Former BIDS Ethnographer Stuart Geiger is now a faculty member at the University of California, San Diego, jointly appointed in the Department of Communication and the Halıcıoğlu Data Science Institute. At BIDS, as an ethnographer of science and technology, he studied the infrastructures and institutions that support the production of knowledge. He launched the Best Practices in Data Science discussion group in 2019, having been one of the original members of the MSDSE Data Science Studies Working Group. Previously, his work on Wikipedia focused on the community of volunteer editors who produce and maintain an open encyclopedia. He also studied distributed scientific research networks and projects, including the Long-Term Ecological Research Network and the Open Science Grid.
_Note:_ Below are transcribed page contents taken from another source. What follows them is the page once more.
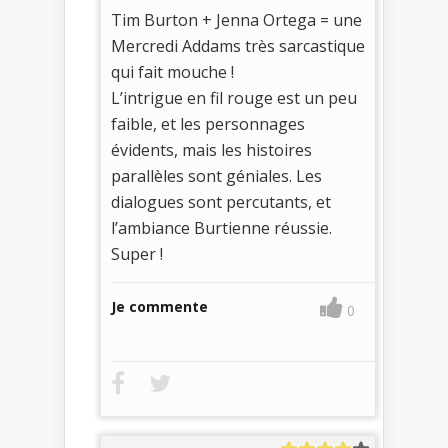
Tim Burton + Jenna Ortega = une
Mercredi Addams très sarcastique
qui fait mouche !
L’intrigue en fil rouge est un peu
faible, et les personnages
évidents, mais les histoires
parallèles sont géniales. Les
dialogues sont percutants, et
l’ambiance Burtienne réussie.
Super !
Je commente
0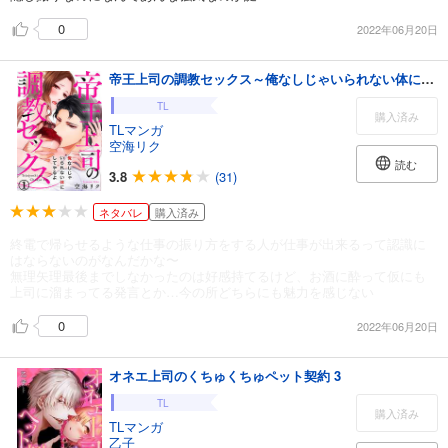
0
2022年06月20日
帝王上司の調教セックス～俺なしじゃいられない体にしてやるよ 1巻
TL
購入済み
TLマンガ
空海リク
読む
3.8
(31)
ネタバレ
購入済み
終電で帰らせるような仕事の振り方をする人が仕事が出来るって認識に
はならないのがなんだかな〜
無理矢理最後までしなかったのは好感持てるけど、お酒に酔って仮にも
上司に溜まってる発言とか…今の所どちらにも魅力を感じない
0
2022年06月20日
オネエ上司のくちゅくちゅペット契約 3
TL
購入済み
TLマンガ
乙子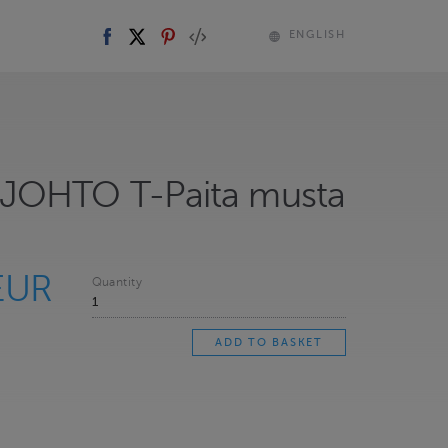
ENGLISH
JOHTO T-Paita musta
EUR
Quantity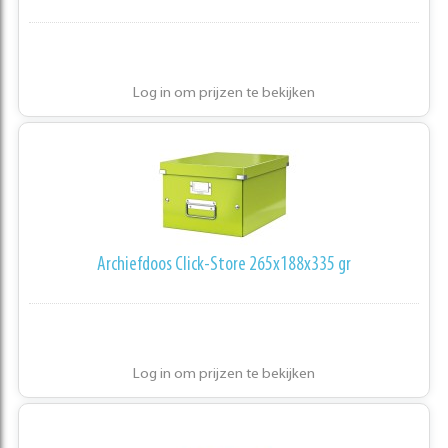
Log in om prijzen te bekijken
Archiefdoos Click-Store 265x188x335 gr
Log in om prijzen te bekijken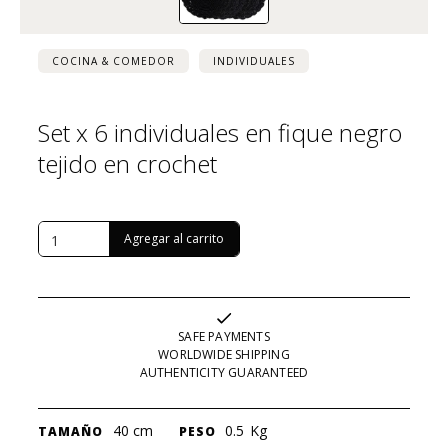
COCINA & COMEDOR
INDIVIDUALES
Set x 6 individuales en fique negro
tejido en crochet
USD $
109
SAFE PAYMENTS
WORLDWIDE SHIPPING
AUTHENTICITY GUARANTEED
40 cm
0.5
Kg
TAMAÑO
PESO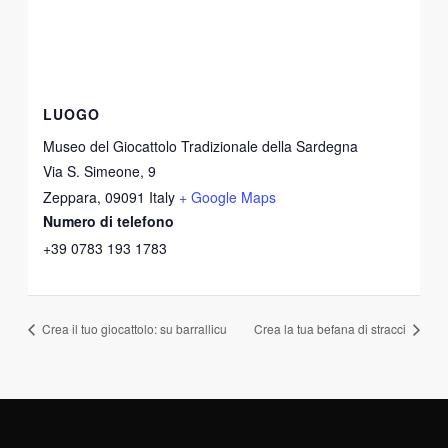
LUOGO
Museo del Giocattolo Tradizionale della Sardegna
Via S. Simeone, 9
Zeppara
,
09091
Italy
+ Google Maps
Numero di telefono
+39 0783 193 1783
Crea il tuo giocattolo: su barrallicu
Crea la tua befana di stracci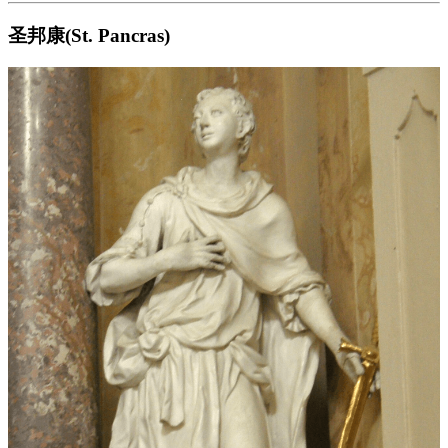
圣邦康(St. Pancras)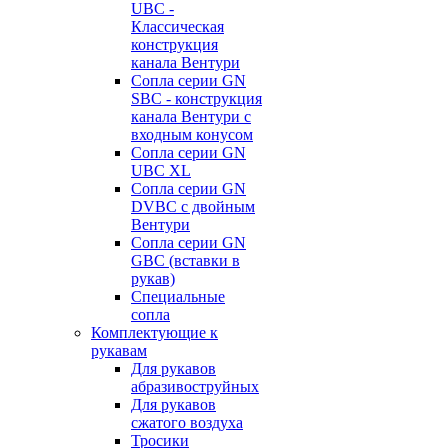
UBC -
Классическая
конструкция
канала Вентури
Сопла серии GN
SBC - конструкция
канала Вентури c
входным конусом
Сопла серии GN
UBC XL
Сопла серии GN
DVBC с двойным
Вентури
Сопла серии GN
GBC (вставки в
рукав)
Специальные
сопла
Комплектующие к
рукавам
Для рукавов
абразивоструйных
Для рукавов
сжатого воздуха
Тросики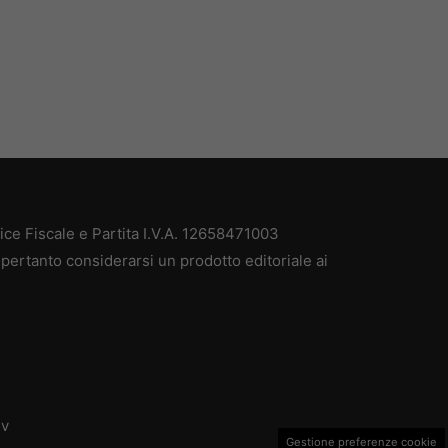
e Fiscale e Partita I.V.A. 12658471003
pertanto considerarsi un prodotto editoriale ai
dv
Gestione preferenze cookie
In Wikipedia and scientific research, he studied topics including newcomer socialization, community governance, specialization and professionalization, quality control and verification, cooperation and conflict, the roles of support staff and technicians, and diversity and inclusion. And, as these communities are made possible through software systems, he studied how the design of software tools and systems intersect with all of these issues.  He received an undergraduate degree at UT Austin, and an MA in Communication, Culture, and Technology at Georgetown University, where he began empirically studying communities using qualitative and ethnographic methods.  As part of receiving his PhD from the UC Berkeley School of Information, he worked with anthropologists, sociologists, psychologists, historians, organizational and management scholars, designers, and computer scientists.